Counter-intuitive as it may be, the opposite proposition – that there are no limits to how much we can and should use and discard of the planet’s resources – has a nearly hegemonic hold on us, with tentacles that intrude into even the most unlikely of places. Some (perhaps most) environmental advocates believe (perhaps correctly) that they have no choice but to frame the value of protecting the environment in terms of how doing so will help to create more new jobs and further grow our economy.

Making it safe to trouble these waters is no small task. Jackson and his fellow apostates recognize, however, that a key point of intervention involves challenging the calculus that equates expanded social prosperity with increased GDP.

Happily Maryland is ground zero for some of the United States’ most forward thinking work of this sort. Maryland is the first state to establish an official complement to the GDP/GSP.  Rather than equating progress with the total amount of economic activity within the state, the Maryland  Genuine Progress Indicator (GPI) generates an aggregate measurement of economic, environmental, and social progress, a measurement that parses the ‘goods’ and ‘bads’ of economic growth, and also embraces value that resides outside of balance sheets.

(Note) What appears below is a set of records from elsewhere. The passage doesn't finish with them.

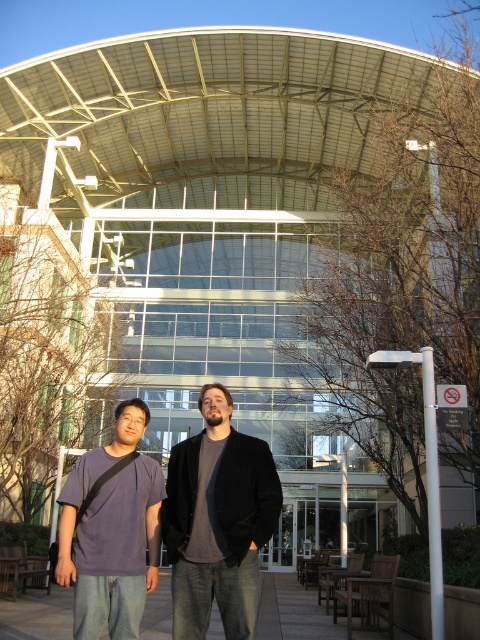 You are standing at the origin point of the coordinate system in the image. You want to find the dark gray fleece jacket at center. In which direction should you move relative to your current position to locate it?

The dark gray fleece jacket at center is located at coordinate point (217,522). Since the origin is at the bottom left corner of the image, you should move to the right and slightly upwards to reach the jacket. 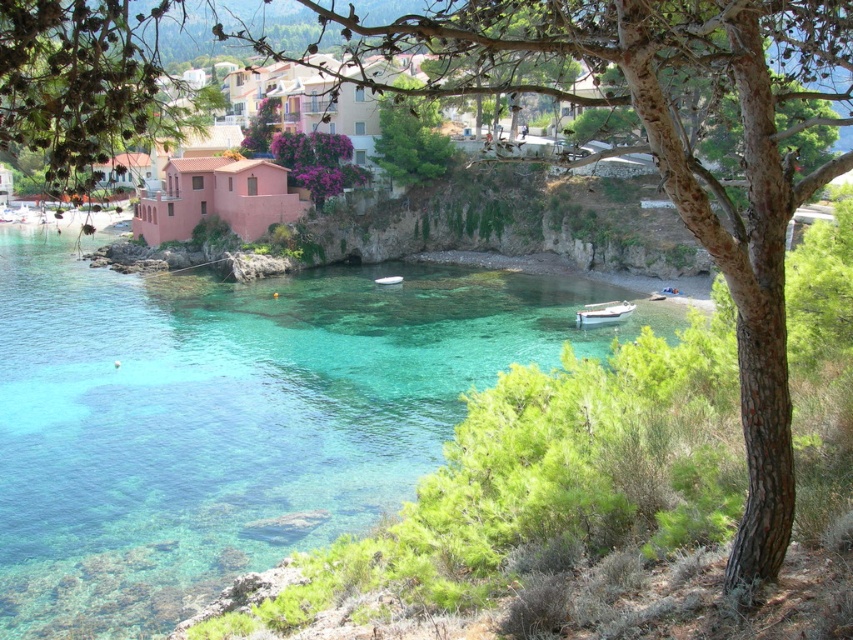 Question: Is clear glass water at center below white matte boat at lower center?

Choices:
 (A) yes
 (B) no

Answer: (A)

Question: Does green leafy tree at center appear under white matte boat at lower center?

Choices:
 (A) yes
 (B) no

Answer: (B)

Question: Which is farther from the green leafy tree at center?

Choices:
 (A) white matte boat at lower center
 (B) clear glass water at center

Answer: (A)

Question: Can you confirm if clear glass water at center is positioned to the right of green leafy tree at center?

Choices:
 (A) no
 (B) yes

Answer: (A)

Question: Which point appears farthest from the camera in this image?

Choices:
 (A) (601, 310)
 (B) (402, 131)

Answer: (B)

Question: Which object is closer to the camera taking this photo?

Choices:
 (A) green leafy tree at center
 (B) white matte boat at lower center
 (C) clear glass water at center

Answer: (A) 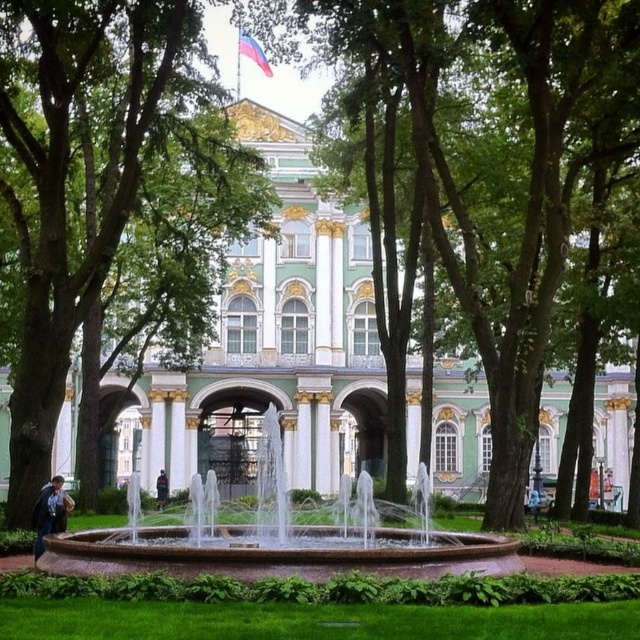 Question: Among these points, which one is nearest to the camera?

Choices:
 (A) pyautogui.click(x=60, y=477)
 (B) pyautogui.click(x=76, y=236)

Answer: (A)

Question: Can you confirm if green leafy tree at center is smaller than dark blue jacket at center?

Choices:
 (A) yes
 (B) no

Answer: (B)

Question: Which point is closer to the camera?

Choices:
 (A) (236, 115)
 (B) (35, 49)
 (C) (38, 554)
 (D) (163, 468)

Answer: (C)

Question: Can you confirm if green marble palace at center is positioned above white marble fountain at center?

Choices:
 (A) no
 (B) yes

Answer: (B)

Question: From the image, what is the correct spatial relationship of white marble fountain at center in relation to dark blue jacket at center?

Choices:
 (A) below
 (B) above

Answer: (B)

Question: Which point is farther to the camera?

Choices:
 (A) white marble fountain at center
 (B) denim jacket at lower left
 (C) green leafy tree at center

Answer: (C)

With our help, the Institute for Policy Studies (a Washington-based think tank) is helping Maryland’s Department of Natural Resources to expand awareness of the Maryland GPI, and to deepen its impact.  Their work together will be featured at the upcoming State of the State briefing of the Environmental Grantmakers Association.

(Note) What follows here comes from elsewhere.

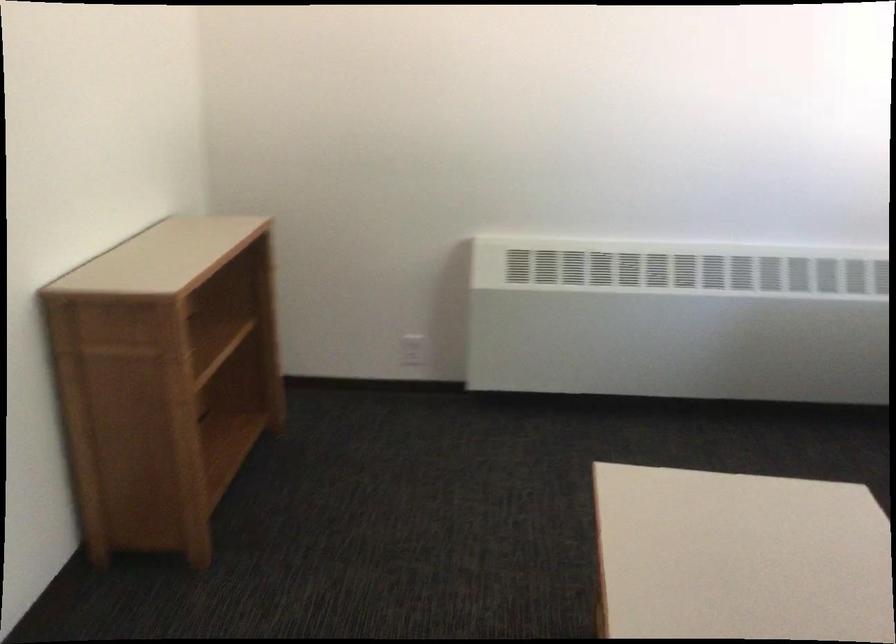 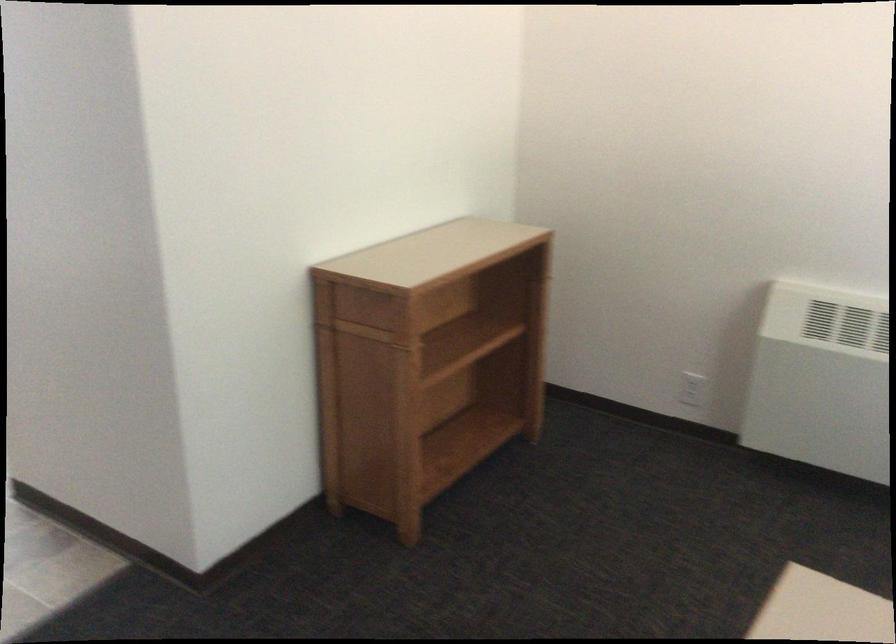 Where in the second image is the point corresponding to (x=211, y=351) from the first image?

(462, 345)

Sean Maguire, at the Office for a Sustainable Future in Maryland’s Department of Natural Resources, is the Genuine Progress Indicator Program Manager . Sean was recently interviewed on WYPR.

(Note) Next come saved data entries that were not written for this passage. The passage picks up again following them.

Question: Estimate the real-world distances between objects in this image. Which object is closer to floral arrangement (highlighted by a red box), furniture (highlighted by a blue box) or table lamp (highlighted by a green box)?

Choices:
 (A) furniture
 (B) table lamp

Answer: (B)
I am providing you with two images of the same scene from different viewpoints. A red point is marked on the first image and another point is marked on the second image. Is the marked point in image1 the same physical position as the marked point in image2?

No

Debunking Myth and Dislodging Ideology

The Chesapeake Bay Foundation has recently released a report  – Debunking the Job Killer Myth – describing the various economic benefits that can be expected to flow from implementation of pollution control strategies and measures under the Bay TMDL.  The report also shows how polluters and their allies always claim that environmental regulations will produce job losses – losses that simply do not occur.

We think it is important to diligently contest the lies and inaccuracies that are recycled by polluters and their allies, and we applaud the Chesapeake Bay Foundation for doing so. We also recognize, however, that facts often constitute a feeble defense against ideology.

The impact of what CBF calls the ‘job killer myth’ is a function of how it both confirms and reinforces  a broader ideological narrative about ‘the market’ as the fount of freedom and prosperity and ‘government’ as, at best, a necessary evil. So long as the hold of this narrative persists, the ‘facts’ about the economic impact of environmental regulations  – important as they are – will have limited effect on our fellow citizens.

The fight to save the bay takes place against a potent ideological backdrop. Until we recognize and address that, we will be fighting with one hand tied behind our backs.